*What is required*
Starting at the first line of the listing below, repeat each line exactly until you have repeated the one containing "11 mdr siden"; skip the pictures.

*Source material*
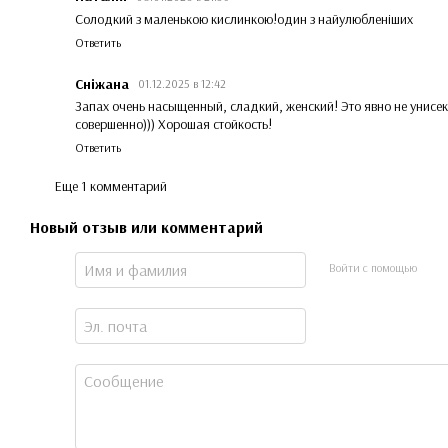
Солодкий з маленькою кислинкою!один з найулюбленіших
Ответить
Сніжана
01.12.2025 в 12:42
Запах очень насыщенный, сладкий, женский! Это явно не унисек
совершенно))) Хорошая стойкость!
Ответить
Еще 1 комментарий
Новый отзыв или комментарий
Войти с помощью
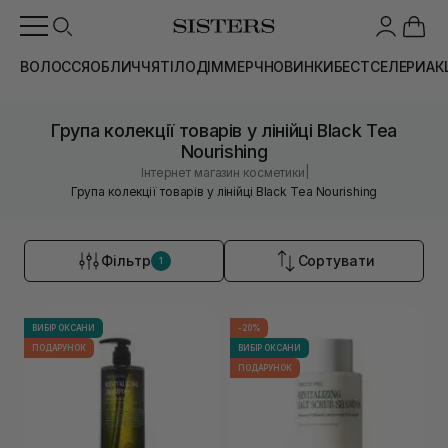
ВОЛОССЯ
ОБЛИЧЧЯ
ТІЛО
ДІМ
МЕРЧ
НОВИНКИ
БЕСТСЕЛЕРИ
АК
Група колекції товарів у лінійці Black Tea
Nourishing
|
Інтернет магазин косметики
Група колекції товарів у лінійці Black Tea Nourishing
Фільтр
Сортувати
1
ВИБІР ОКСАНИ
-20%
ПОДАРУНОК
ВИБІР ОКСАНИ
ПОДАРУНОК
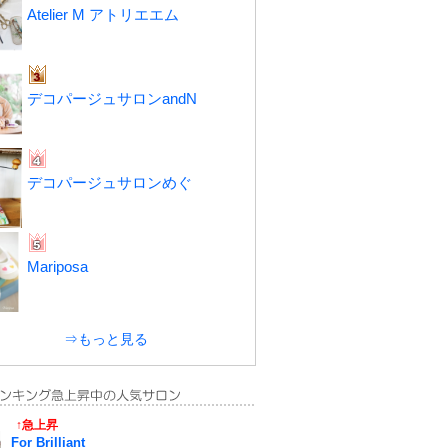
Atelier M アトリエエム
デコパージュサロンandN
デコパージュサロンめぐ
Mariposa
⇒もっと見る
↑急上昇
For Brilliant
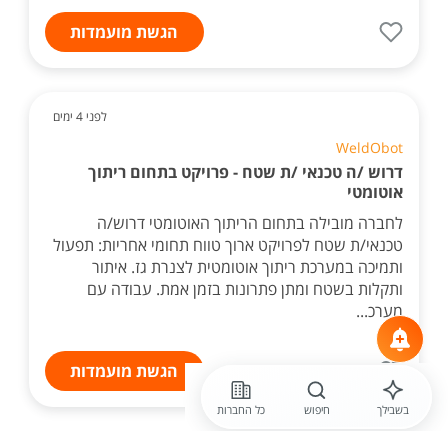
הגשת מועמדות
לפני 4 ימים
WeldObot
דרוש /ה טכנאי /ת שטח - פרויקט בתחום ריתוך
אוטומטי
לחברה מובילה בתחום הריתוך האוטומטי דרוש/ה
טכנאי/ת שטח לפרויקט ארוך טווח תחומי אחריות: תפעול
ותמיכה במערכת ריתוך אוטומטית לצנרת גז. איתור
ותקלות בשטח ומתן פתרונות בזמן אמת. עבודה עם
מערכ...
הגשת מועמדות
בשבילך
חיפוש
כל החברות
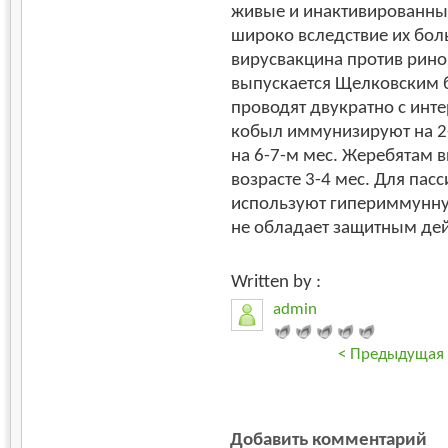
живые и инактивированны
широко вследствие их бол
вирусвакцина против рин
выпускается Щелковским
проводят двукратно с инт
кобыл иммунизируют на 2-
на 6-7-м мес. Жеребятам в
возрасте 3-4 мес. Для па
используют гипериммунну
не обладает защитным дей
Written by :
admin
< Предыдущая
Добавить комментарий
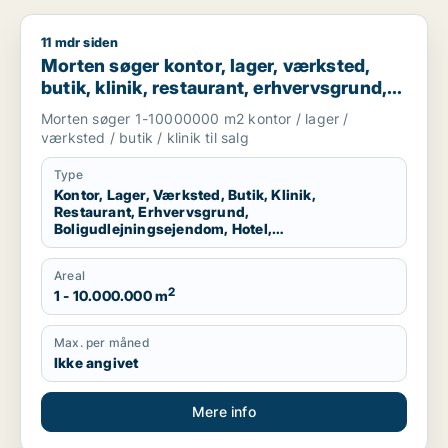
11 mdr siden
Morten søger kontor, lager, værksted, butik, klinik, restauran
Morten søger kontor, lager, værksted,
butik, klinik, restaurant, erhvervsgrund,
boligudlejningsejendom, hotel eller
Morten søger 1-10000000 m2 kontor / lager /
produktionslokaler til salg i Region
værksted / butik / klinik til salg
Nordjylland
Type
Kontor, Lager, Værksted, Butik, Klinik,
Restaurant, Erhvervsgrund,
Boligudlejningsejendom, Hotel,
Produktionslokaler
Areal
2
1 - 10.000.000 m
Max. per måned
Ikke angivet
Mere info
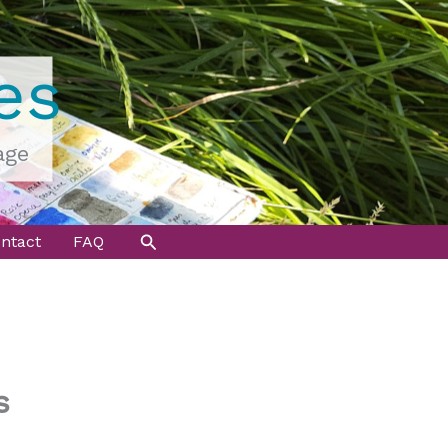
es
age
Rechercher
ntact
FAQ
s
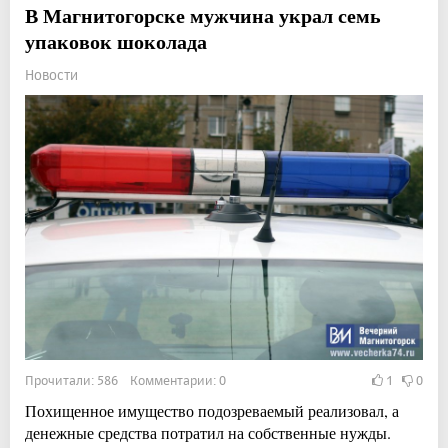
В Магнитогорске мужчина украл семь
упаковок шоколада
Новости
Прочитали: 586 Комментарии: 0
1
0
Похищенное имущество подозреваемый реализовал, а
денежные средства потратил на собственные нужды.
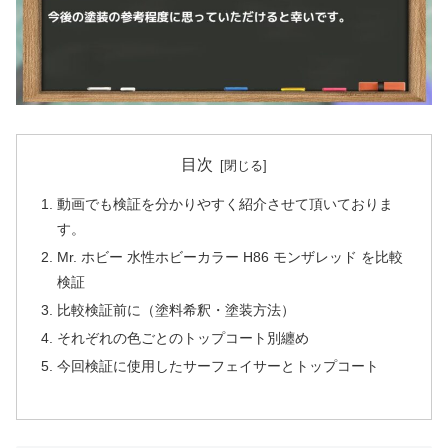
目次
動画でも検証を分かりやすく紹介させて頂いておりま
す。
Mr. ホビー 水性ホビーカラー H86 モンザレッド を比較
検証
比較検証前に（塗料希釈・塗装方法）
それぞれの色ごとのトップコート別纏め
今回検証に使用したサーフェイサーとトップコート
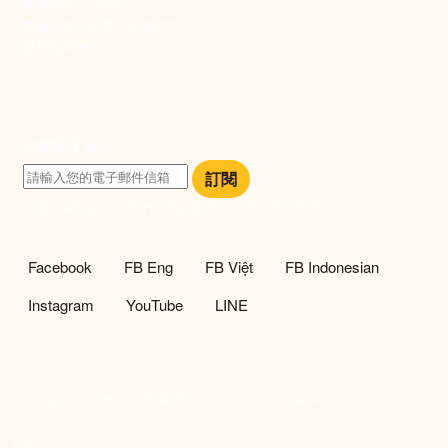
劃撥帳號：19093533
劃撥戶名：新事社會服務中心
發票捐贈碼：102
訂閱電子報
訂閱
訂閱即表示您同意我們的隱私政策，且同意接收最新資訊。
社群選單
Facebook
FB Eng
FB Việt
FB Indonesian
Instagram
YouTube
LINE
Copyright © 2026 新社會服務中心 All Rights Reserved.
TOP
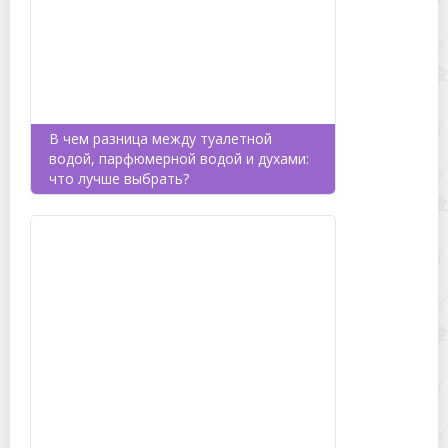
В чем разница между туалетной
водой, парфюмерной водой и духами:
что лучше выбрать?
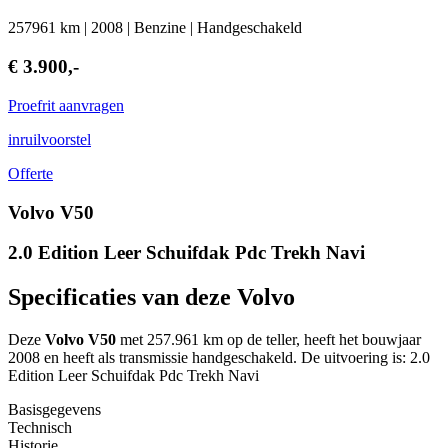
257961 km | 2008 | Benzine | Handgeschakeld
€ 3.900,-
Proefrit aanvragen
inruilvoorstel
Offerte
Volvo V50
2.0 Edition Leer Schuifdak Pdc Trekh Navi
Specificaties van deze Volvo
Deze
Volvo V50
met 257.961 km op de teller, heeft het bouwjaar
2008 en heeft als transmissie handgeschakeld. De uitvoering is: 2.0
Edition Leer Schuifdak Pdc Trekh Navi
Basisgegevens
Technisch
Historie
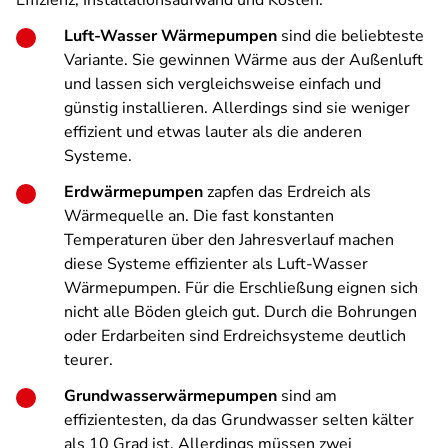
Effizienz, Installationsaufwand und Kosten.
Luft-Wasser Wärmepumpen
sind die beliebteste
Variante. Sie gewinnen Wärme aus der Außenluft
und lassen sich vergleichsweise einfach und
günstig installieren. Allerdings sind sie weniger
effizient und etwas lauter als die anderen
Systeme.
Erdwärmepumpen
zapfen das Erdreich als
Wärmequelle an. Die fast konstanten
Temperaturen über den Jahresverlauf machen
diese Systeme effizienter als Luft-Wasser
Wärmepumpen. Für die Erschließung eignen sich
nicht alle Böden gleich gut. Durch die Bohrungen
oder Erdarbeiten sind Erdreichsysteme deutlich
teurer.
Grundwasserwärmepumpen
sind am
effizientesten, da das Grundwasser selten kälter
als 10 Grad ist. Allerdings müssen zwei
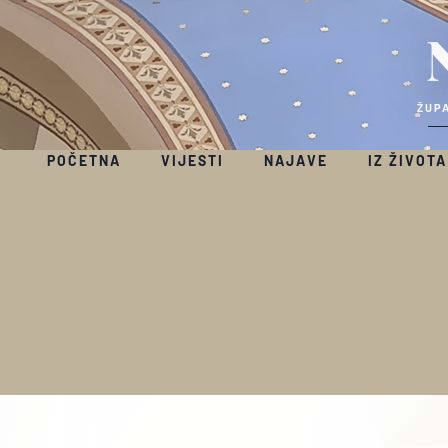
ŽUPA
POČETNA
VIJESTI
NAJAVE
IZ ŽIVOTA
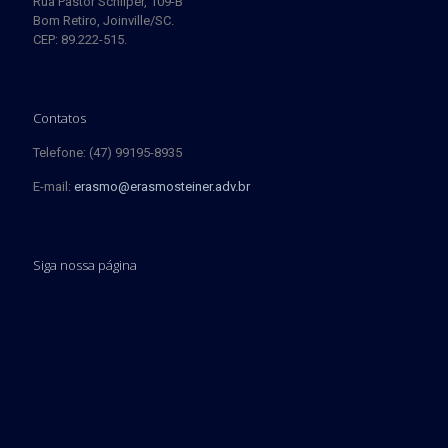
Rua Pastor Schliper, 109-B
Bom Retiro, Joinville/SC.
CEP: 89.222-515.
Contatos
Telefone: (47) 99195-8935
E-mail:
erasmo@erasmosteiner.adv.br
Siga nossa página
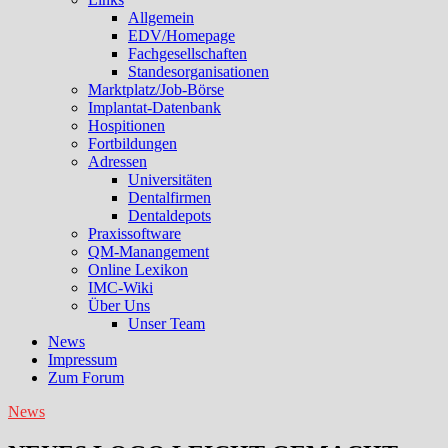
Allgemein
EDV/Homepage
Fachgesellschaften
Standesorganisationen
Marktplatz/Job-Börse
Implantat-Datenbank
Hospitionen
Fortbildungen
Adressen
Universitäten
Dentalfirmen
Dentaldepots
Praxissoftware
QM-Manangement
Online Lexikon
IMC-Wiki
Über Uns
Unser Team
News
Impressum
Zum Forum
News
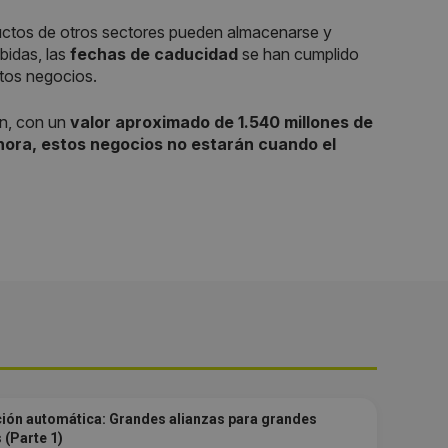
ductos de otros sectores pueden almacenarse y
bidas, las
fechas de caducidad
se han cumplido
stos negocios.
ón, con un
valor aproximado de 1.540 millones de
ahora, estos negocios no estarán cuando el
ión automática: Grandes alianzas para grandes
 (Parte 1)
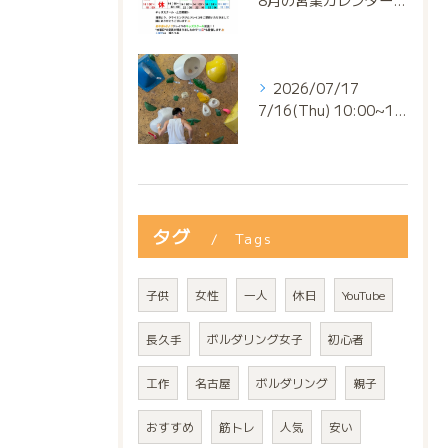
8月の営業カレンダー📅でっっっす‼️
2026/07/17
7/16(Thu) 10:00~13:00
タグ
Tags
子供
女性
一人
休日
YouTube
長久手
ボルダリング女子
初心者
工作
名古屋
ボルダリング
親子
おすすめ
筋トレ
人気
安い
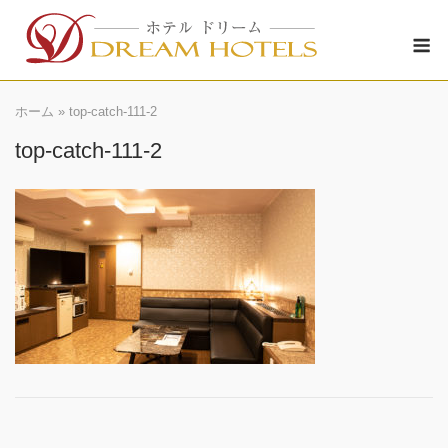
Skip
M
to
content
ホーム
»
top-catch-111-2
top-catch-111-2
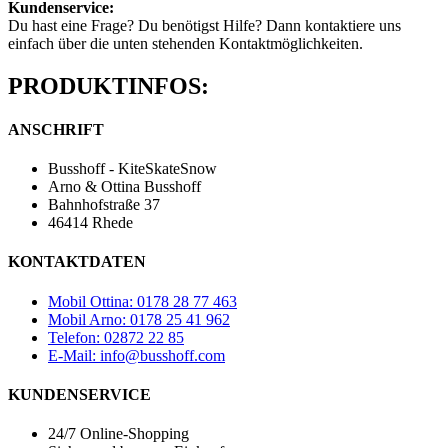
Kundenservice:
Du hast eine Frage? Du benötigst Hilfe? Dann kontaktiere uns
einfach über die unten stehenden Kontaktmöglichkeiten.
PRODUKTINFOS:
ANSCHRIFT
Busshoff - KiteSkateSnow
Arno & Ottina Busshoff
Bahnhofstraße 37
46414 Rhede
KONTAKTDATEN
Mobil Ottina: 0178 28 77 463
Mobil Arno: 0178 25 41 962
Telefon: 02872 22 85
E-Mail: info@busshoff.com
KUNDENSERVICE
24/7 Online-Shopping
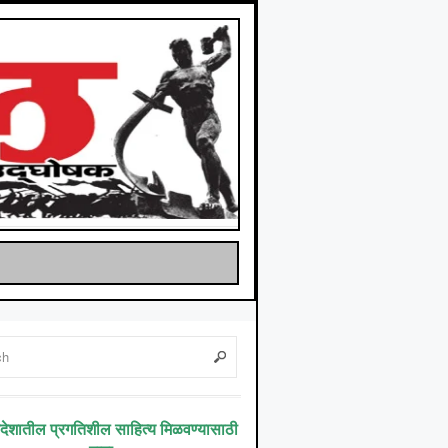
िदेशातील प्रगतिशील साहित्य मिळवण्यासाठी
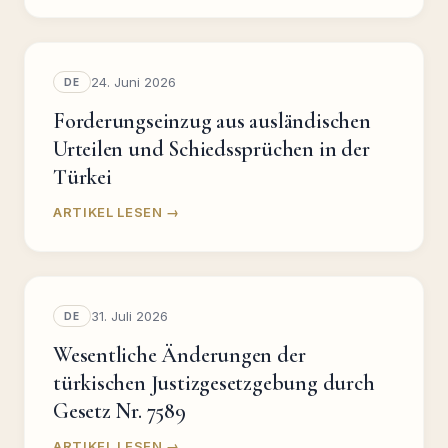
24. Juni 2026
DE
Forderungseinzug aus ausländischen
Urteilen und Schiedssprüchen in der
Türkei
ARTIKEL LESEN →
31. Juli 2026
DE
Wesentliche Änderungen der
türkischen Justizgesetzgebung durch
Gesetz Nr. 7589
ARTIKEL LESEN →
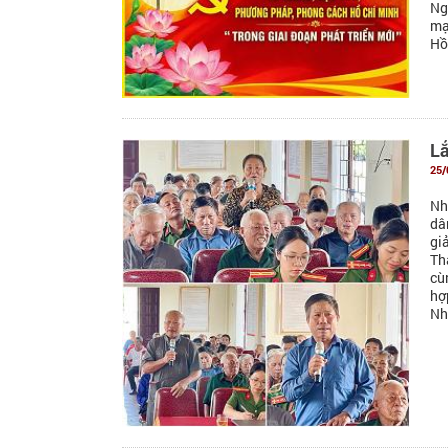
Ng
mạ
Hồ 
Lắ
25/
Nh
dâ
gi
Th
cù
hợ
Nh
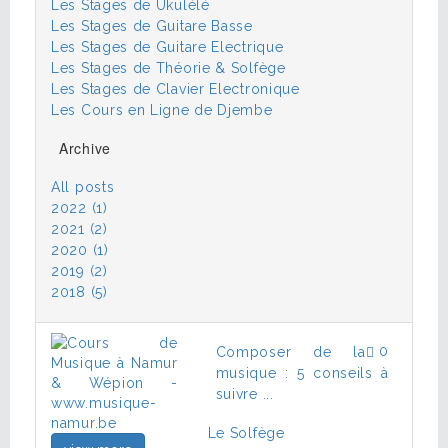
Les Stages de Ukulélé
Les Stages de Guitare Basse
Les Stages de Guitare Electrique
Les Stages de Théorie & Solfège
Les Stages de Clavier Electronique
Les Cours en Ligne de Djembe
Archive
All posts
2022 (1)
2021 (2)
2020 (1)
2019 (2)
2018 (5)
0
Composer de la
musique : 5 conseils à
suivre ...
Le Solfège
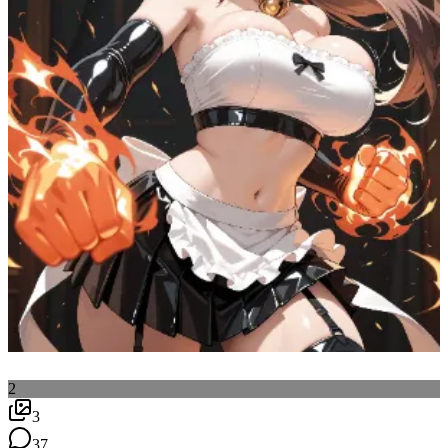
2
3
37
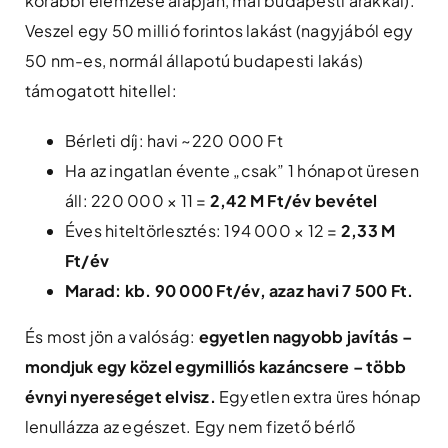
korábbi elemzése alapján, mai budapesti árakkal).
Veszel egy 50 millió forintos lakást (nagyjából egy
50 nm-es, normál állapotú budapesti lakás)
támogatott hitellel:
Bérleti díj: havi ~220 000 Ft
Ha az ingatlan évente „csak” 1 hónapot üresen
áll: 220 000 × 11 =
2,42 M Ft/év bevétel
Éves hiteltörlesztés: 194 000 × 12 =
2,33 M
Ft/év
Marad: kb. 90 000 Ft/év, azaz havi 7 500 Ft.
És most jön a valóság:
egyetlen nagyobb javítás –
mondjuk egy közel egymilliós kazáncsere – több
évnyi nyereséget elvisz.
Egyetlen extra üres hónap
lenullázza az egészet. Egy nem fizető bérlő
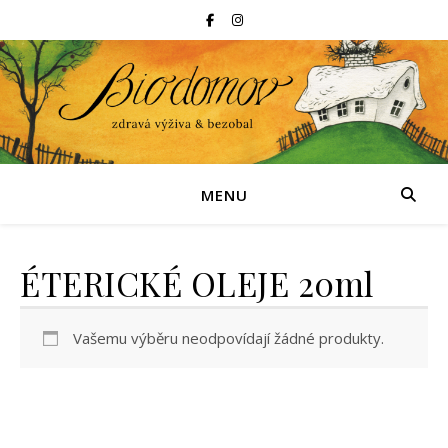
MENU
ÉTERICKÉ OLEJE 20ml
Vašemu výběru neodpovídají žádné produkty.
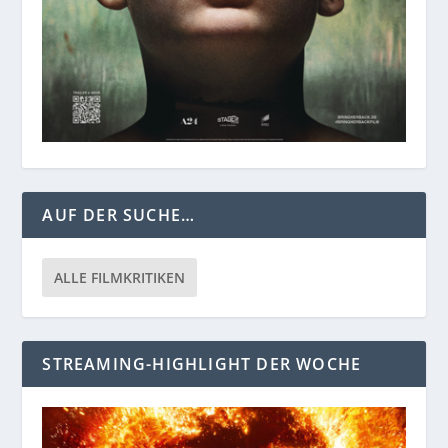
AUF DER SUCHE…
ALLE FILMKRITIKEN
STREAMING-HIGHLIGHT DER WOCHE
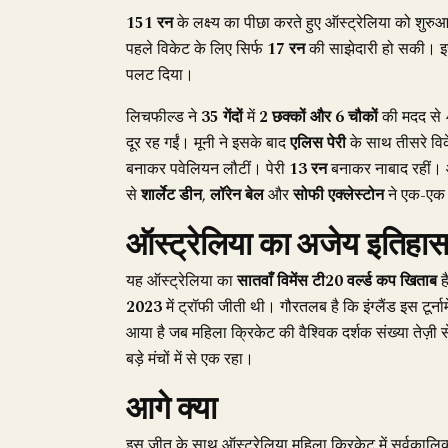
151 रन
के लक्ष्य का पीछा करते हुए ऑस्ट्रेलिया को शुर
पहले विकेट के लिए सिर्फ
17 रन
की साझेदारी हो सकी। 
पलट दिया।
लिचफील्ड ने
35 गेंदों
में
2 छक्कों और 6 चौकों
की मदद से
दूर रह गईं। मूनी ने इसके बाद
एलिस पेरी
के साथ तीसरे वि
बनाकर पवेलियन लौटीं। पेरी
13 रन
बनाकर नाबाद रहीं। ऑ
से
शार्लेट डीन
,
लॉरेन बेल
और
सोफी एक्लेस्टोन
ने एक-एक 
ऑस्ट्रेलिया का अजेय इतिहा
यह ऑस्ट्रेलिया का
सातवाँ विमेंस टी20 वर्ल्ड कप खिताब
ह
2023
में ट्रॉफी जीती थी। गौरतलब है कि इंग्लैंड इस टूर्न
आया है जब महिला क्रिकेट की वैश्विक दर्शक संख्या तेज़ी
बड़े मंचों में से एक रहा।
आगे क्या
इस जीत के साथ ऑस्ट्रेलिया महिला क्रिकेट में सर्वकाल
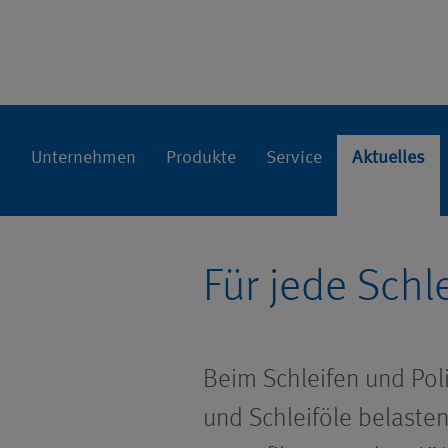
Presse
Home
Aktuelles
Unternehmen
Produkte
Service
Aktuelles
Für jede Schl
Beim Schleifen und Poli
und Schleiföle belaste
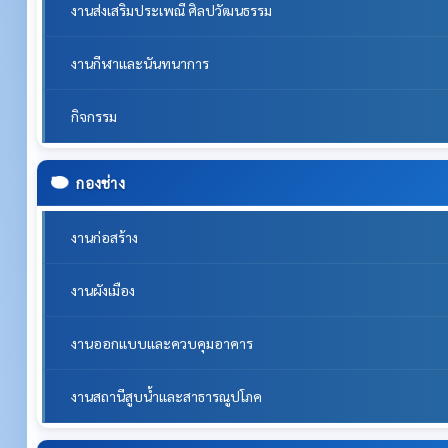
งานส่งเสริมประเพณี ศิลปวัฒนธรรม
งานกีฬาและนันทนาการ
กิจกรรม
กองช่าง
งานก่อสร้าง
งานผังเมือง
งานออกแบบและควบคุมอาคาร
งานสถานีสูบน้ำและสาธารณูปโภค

*The completed task*
Солодкий з маленькою кислинкою!один з найулюбленіших
Ответить
Сніжана
01.12.2025 в 12:42
Запах очень насыщенный, сладкий, женский! Это явно не унисек
совершенно))) Хорошая стойкость!
Ответить
Еще 1 комментарий
Новый отзыв или комментарий
Войти с помощью
ВОЛОССЯ
ОБЛИЧЧЯ
ТІЛО
ДІМ
МЕРЧ
НОВИНКИ
БЕСТСЕЛЕРИ
АК
Група колекції товарів у лінійці Black Tea
Nourishing
|
Інтернет магазин косметики
Група колекції товарів у лінійці Black Tea Nourishing
Фільтр
Сортувати
1
ВИБІР ОКСАНИ
-20%
ПОДАРУНОК
ВИБІР ОКСАНИ
ПОДАРУНОК
Atelier M アトリエエム
デコパージュサロンandN
デコパージュサロンめぐ
Mariposa
⇒もっと見る
↑急上昇
For Brilliant
הגשת מועמדות
לפני 4 ימים
WeldObot
דרוש /ה טכנאי /ת שטח - פרויקט בתחום ריתוך
אוטומטי
לחברה מובילה בתחום הריתוך האוטומטי דרוש/ה
טכנאי/ת שטח לפרויקט ארוך טווח תחומי אחריות: תפעול
ותמיכה במערכת ריתוך אוטומטית לצנרת גז. איתור
ותקלות בשטח ומתן פתרונות בזמן אמת. עבודה עם
מערכ...
הגשת מועמדות
בשבילך
חיפוש
כל החברות
живые и инактивированны
широко вследствие их бол
вирусвакцина против рин
выпускается Щелковским
проводят двукратно с инт
кобыл иммунизируют на 2-
на 6-7-м мес. Жеребятам в
возрасте 3-4 мес. Для па
используют гипериммунну
не обладает защитным дей
Written by :
admin
< Предыдущая
Добавить комментарий
11 mdr siden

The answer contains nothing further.